Un projet de loi avait été diffusé par le Ministre de la Justice libyen en juin 2013 et a déjà été approuvé par la Commission juridique du parlement. Le projet doit maintenant être examiné par le Congrès général national libyen mais n’a pas encore été fixé à l’ordre du jour. « L’adoption de cette loi serait une avancée considérable vers la reconnaissance des victimes de viols en tant que victimes de guerre, sur un pied d’égalité avec les victimes de torture et d’autres crimes de guerre. La reconnaissance, la justice et la réparation fournies par cette loi sont cruciales pour les victimes et pour la reconstruction de la Libye », a déclaré Karim Lahidji, Président de la FIDH.

Le texte prévoit des mesures de réparation adaptées pour les victimes de viols durant le conflit. Selon le projet de loi, les victimes devraient recevoir une indemnisation et des soins de santé. Elles devraient également bénéficier de formations, d’opportunités professionnelles et d’un accès au logement. Il prévoit que l’Etat doit établir des refuges pour celles qui ont été rejetées par leurs familles, et que les victimes peuvent recevoir une assistance juridique pour traduire leurs bourreaux devant la justice. Des mesures sont également prévues en faveur des familles des victimes et des enfants nés des viols. Un comité sera chargé d’identifier les bénéficiaires de la loi.

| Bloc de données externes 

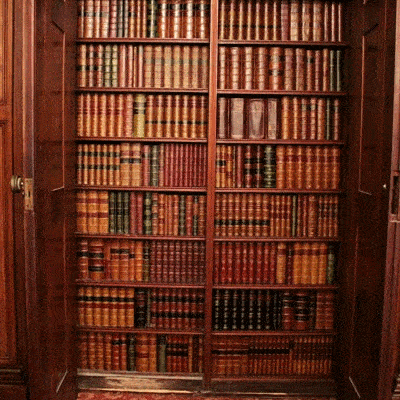 Locate an element on the screen. door latch is located at coordinates (27, 194).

La loi nécessite des ajustements de manière à assurer sa mise en oeuvre effective mais son adoption aiderait à briser le silence qui entoure les crimes sexuels en Libye. « Les victimes de viols osent rarement parler par peur de la stigmatisation et des représailles. L’adoption du projet de loi contribuerait sans aucun doute à faire peser davantage le poids de la culpabilité sur le criminel plutôt que sur la victime », a dit Elham Saudi, Directrice de Lawyers for Justice in Libya.

Au cours du conflit, la FIDH et l’Association tunisienne des femmes démocrates (ATFD) ont interviewées des dizaines de femmes libyennes ayant temporairement trouvé refuge en Tunisie. Elles ont rapporté que les victimes de viols risquaient d’être tuées par les hommes de leur famille pour « laver » le déshonneur causé à la famille. Certains hommes étaient prêts à tuer leurs femmes ou leurs filles avant de partir au combat, pour éviter qu’elles puissent être violées.

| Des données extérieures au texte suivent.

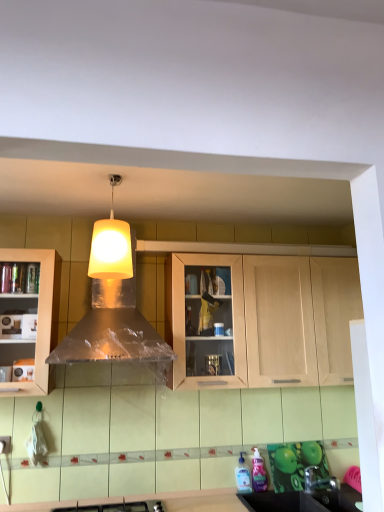 Question: Considering the positions of satin nickel faucet at lower right and white matte lampshade at upper center in the image, is satin nickel faucet at lower right taller or shorter than white matte lampshade at upper center?

Choices:
 (A) tall
 (B) short

Answer: (B)

Question: From the image's perspective, relative to white matte lampshade at upper center, is satin nickel faucet at lower right above or below?

Choices:
 (A) below
 (B) above

Answer: (A)

Question: Which is nearer to the metallic silver hood at center?

Choices:
 (A) satin nickel faucet at lower right
 (B) translucent plastic bottle at lower center, acting as the first bottle starting from the right
 (C) translucent plastic bottle at lower center, which ranks as the second bottle in right-to-left order
 (D) light wood cabinet at center
 (E) black plastic sink at lower right

Answer: (D)

Question: Which object is positioned farthest from the satin nickel faucet at lower right?

Choices:
 (A) white matte lampshade at upper center
 (B) metallic silver hood at center
 (C) light wood cabinet at center
 (D) translucent plastic bottle at lower center, positioned as the 1th bottle in left-to-right order
 (E) black plastic sink at lower right

Answer: (A)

Actuellement, personne n’a été tenu pour responsable de ces crimes et l’Etat a mis peu de services de soutien à la disposition des victimes de violences sexuelles. Ces dernières doivent compter sur la société civile pour recevoir une assistance. Des organisations comme l’Observatory on Gender in Crisis leur fournissent une aide médicale, psychologique et juridique et facilitent leur réintégration dans la société. De plus, en raison de la peur d’être identifiées comme victimes de viols, peu de femmes demandent à bénéficier du soutien auquel elles ont droit. Des ONG libyennes ont appelé le gouvernement à adopter des peines plus sévères pour les auteurs, ainsi qu’à fournir un soutien logistique et financier aux ONG qui portent assistance aux victimes, mais aucune de ces mesures n’a pour l’instant été prise.

La FIDH, Lawyers for Justice in Libya et l’Observatory on Gender in Crisis demandent aux autorités libyennes de saisir l’occasion de la Journée internationale pour l’élimination de la violence à l’égard des femmes pour adopter cette loi sur le viol en période de conflit et pour affirmer leur engagement à protéger les femmes contre la violence conformément à leurs obligations internationales. Les autorités libyennes doivent aussi adopter les mesures nécessaires pour garantir que toutes les formes de violences à l’égard des femmes constituent des crimes, en période de conflit et post-conflit, que ces crimes font l’objet d’enquêtes et de poursuites effectives et que toutes les victimes reçoivent un soutien et une réparation adéquat.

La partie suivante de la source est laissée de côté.